Researchers enrolled 2,340 children aged 1 to 13 years with type 1 diabetes to participate in the study. After using a predictive low-glucose suspend system for 1 month, the cohort switched to automated insulin delivery for 3 months. Continuous glucose monitoring metrics and insulin pump data were collected. Outcomes were analyzed during the 1 month before automated delivery began and at 1 month and 3 months with automated insulin delivery. Participants were stratified across three age groups: 1 to 5 years, 6 to 10 years and 11 to 13 years.

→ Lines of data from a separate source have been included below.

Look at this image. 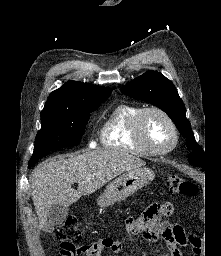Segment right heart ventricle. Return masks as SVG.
Masks as SVG:
<instances>
[{
  "label": "right heart ventricle",
  "mask_w": 221,
  "mask_h": 256,
  "mask_svg": "<svg viewBox=\"0 0 221 256\" xmlns=\"http://www.w3.org/2000/svg\"><path fill=\"white\" fill-rule=\"evenodd\" d=\"M143 108L134 104H119L105 117L100 129V141L106 148L135 155L149 156L134 138L133 128L137 115Z\"/></svg>",
  "instance_id": "e07e8e85"
}]
</instances>
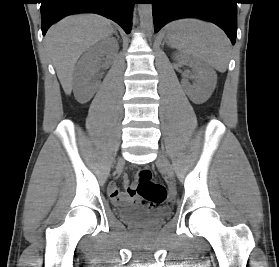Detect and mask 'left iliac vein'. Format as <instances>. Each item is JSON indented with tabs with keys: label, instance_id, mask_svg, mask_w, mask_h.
<instances>
[{
	"label": "left iliac vein",
	"instance_id": "obj_1",
	"mask_svg": "<svg viewBox=\"0 0 279 267\" xmlns=\"http://www.w3.org/2000/svg\"><path fill=\"white\" fill-rule=\"evenodd\" d=\"M157 162L162 167V170L165 173L166 177L169 180H172L173 176H174L173 170H172L170 162L168 161V159L166 158V156L163 153L159 154Z\"/></svg>",
	"mask_w": 279,
	"mask_h": 267
}]
</instances>
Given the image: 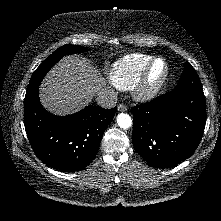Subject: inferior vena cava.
<instances>
[{"instance_id": "602c4592", "label": "inferior vena cava", "mask_w": 221, "mask_h": 221, "mask_svg": "<svg viewBox=\"0 0 221 221\" xmlns=\"http://www.w3.org/2000/svg\"><path fill=\"white\" fill-rule=\"evenodd\" d=\"M117 100V93L110 87H104L96 94L97 104L103 108L115 107Z\"/></svg>"}]
</instances>
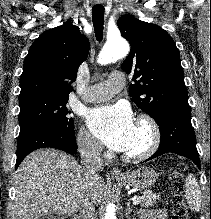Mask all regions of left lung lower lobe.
I'll list each match as a JSON object with an SVG mask.
<instances>
[{
	"label": "left lung lower lobe",
	"mask_w": 211,
	"mask_h": 219,
	"mask_svg": "<svg viewBox=\"0 0 211 219\" xmlns=\"http://www.w3.org/2000/svg\"><path fill=\"white\" fill-rule=\"evenodd\" d=\"M190 120V107H171L165 110L156 121L161 132L159 149L145 161L171 152L189 158L200 169L196 136Z\"/></svg>",
	"instance_id": "obj_1"
}]
</instances>
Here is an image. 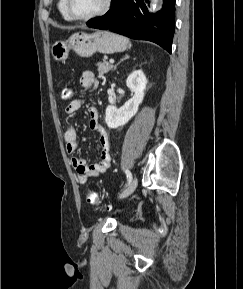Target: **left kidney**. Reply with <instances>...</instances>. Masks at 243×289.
<instances>
[{
    "label": "left kidney",
    "instance_id": "left-kidney-1",
    "mask_svg": "<svg viewBox=\"0 0 243 289\" xmlns=\"http://www.w3.org/2000/svg\"><path fill=\"white\" fill-rule=\"evenodd\" d=\"M146 84L147 79L142 70H136L128 76L126 85L134 95L120 108L114 105L106 108L105 122L109 128L115 129L125 125L137 113L144 99Z\"/></svg>",
    "mask_w": 243,
    "mask_h": 289
}]
</instances>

Participants increased time in range between 70 mg/dL and 180 mg/dL from 50% with the low-glucose suspend system to 65% at 1 month and 63% at 3 months with automated insulin delivery. Increases in time in range were observed among all three age groups. There was no increase in time spent below 70 mg/dL, though time below range was longer among children aged 1 to 5 years than in the two older age groups throughout the study.

“With the introduction of any new technology, there is a fear that engagement will decrease over time,” Schoelwer said. “In a research study, the participant has frequent check-ins with the study team, but in the real-world, there presumably is less support. As such, it is reassuring to see that the gains achieved on automated insulin delivery persisted in this large cohort of children at 3 months.”

The number of manual correction boluses decreased from 2.2 per day with the low-glucose suspend system to 1.2 per day at both time points with automated insulin delivery. No change was observed in the number of carbohydrate boluses needed. Total daily insulin increased from 31.6 U per day with the low-glucose suspend system to 34.4 U per day at 1 month and 44.5 U per day at 3 months with automated insulin delivery. The total insulin increase was mostly due to an increase in basal insulin.

Despite the improvements in glucose metrics, Schoelwer said, many children using automated insulin delivery are still unable to meet glycemic targets and further optimization of the systems is needed to achieve better outcomes.